- Born: John Hamilton Hall 23 February 1871 Harrou, North-West Frontier Province, British India
- Died: 12 April 1953 (aged 82) Broadstone, Dorset, England

Cricket information
- Batting: Unknown
- Role: Wicket-keeper

Domestic team information
- 1897/98: Europeans

Career statistics
| Competition | First-class |
| Matches | 2 |
| Runs scored | 7 |
| Batting average | 2.33 |
| 100s/50s | –/– |
| Top score | 4 |
| Catches/stumpings | 5/1 |
- Source: ESPNcricinfo, 29 October 2023

= John Hall (British Army officer, born 1871) =

Scottish cricketer and soldier

John Hamilton Hall (23 February 1871 – 12 April 1953) was British Army officer and a Scottish first-class cricketer.

==Life and military career==
The son of the soldier John Greive Hall, he was born in British India at Harrou in February 1871. He was educated in Scotland at Fettes College, before attending the Royal Military College, Sandhurst. He graduated from there into the Middlesex Regiment in November 1891, with promotion to lieutenant following in November 1892. Whilst serving in British India, Hall made two appearances in first-class cricket for the Europeans cricket team, with both matches coming against the Parsees in the 1897–98 Bombay Presidency Matches. Playing as a wicket-keeper, he took five catches and made a single stumping. He was promoted to captain in March 1900, with Hall serving in the Second Boer War 1899 to 1902; following the end of the war, he remained in South Africa and held the positions of both deputy-assistant quartermaster general and deputy assistant adjutant general until 1907. He was promoted to major in February 1908, and was later appointed assistant inspector of recruiting for the Eastern Command in 1913 and 1914.

Hall served with the Middlesex Regiment during the First World War. He was highly decorated in the war, being awarded the Distinguished Service Order in September 1916 and gaining a bar to his DSO in June 1917, with both citations commending his strong leadership. Additionally, he was mentioned in dispatches on four occasions during the war, and was made a companion of the Order of St Michael and St George in the 1918 New Year Honours. Hall was promoted to lieutenant colonel in December 1916, having commanded the 16th Battalion. He was later seconded to command a battalion of the Royal Lancaster Regiment in February 1918, a command he held until May of the same year. In October 1918, he was made a temporary brigadier-general whilst in command of a brigade, relinquishing this appointment following the war in August 1919. In September 1919, he was decorated by the Kingdom of Romania with the Order of the Crown of Romania for his service in the war.

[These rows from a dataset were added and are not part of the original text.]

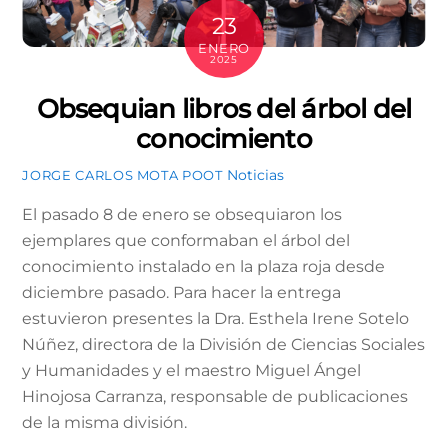
23
ENERO
2025
Obsequian libros del árbol del
conocimiento
Noticias
JORGE CARLOS MOTA POOT
El pasado 8 de enero se obsequiaron los
ejemplares que conformaban el árbol del
conocimiento instalado en la plaza roja desde
diciembre pasado. Para hacer la entrega
estuvieron presentes la Dra. Esthela Irene Sotelo
Núñez, directora de la División de Ciencias Sociales
y Humanidades y el maestro Miguel Ángel
Hinojosa Carranza, responsable de publicaciones
de la misma división.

Having been promoted to colonel in September 1920, Hall was placed in command of the record office at Lichfield between 1921 and 1925, during which time he was promoted to colonel in September 1920. Hall retired from active service in February 1925, at which point he was granted the honorary rank of brigadier general.

He died at the age of 82 in April 1953 at Broadstone, Dorset.